#### Work instructions:
Please transcribe the entries that follow exactly as they stand, skipping each picture.

#### Material for this task:
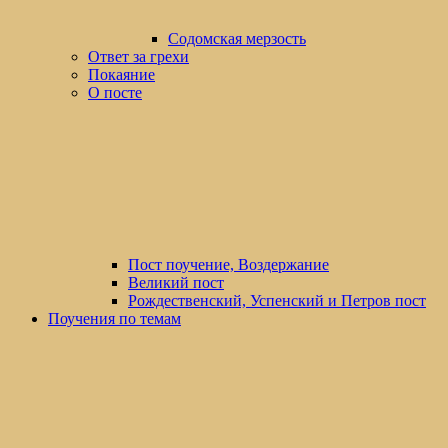
Содомская мерзость
Ответ за грехи
Покаяние
О посте
Пост поучение, Воздержание
Великий пост
Рождественский, Успенский и Петров пост
Поучения по темам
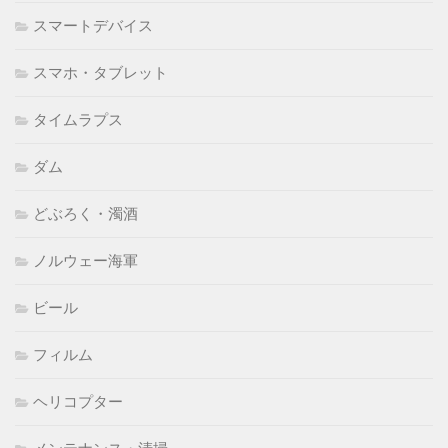
スマートデバイス
スマホ・タブレット
タイムラプス
ダム
どぶろく・濁酒
ノルウェー海軍
ビール
フィルム
ヘリコプター
メンテナンス・清掃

#### Expected output:
Содомская мерзость
Ответ за грехи
Покаяние
О посте
Пост поучение, Воздержание
Великий пост
Рождественский, Успенский и Петров пост
Поучения по темам
スマートデバイス
スマホ・タブレット
タイムラプス
ダム
どぶろく・濁酒
ノルウェー海軍
ビール
フィルム
ヘリコプター
メンテナンス・清掃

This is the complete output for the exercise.